◆ **Work task**:
No pictures in the copy. Write out the listing below exactly.

◆ **Record set**:
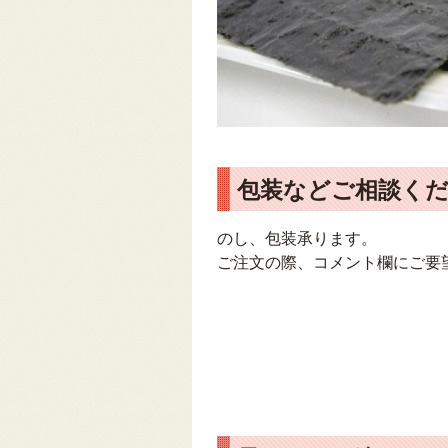
包装などご相談く
のし、包装承ります。
ご注文の際、コメント欄にご要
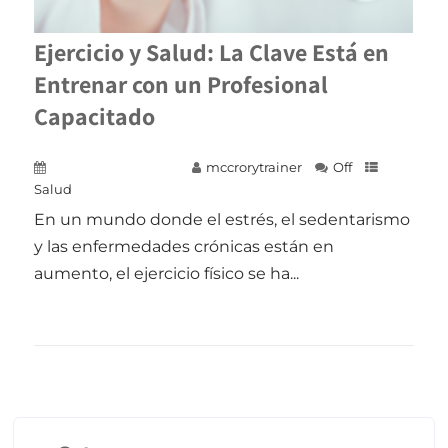
Ejercicio y Salud: La Clave Está en
Entrenar con un Profesional
Capacitado
26 de mayo de 2025
mccrorytrainer
Off
Salud
En un mundo donde el estrés, el sedentarismo
y las enfermedades crónicas están en
aumento, el ejercicio físico se ha...
+ READ MORE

◆ **Response area**:
包装などご相談く
のし、包装承ります。
ご注文の際、コメント欄にご要
Ejercicio y Salud: La Clave Está en
Entrenar con un Profesional
Capacitado
26 de mayo de 2025
mccrorytrainer
Off
Salud
En un mundo donde el estrés, el sedentarismo
y las enfermedades crónicas están en
aumento, el ejercicio físico se ha...
+ READ MORE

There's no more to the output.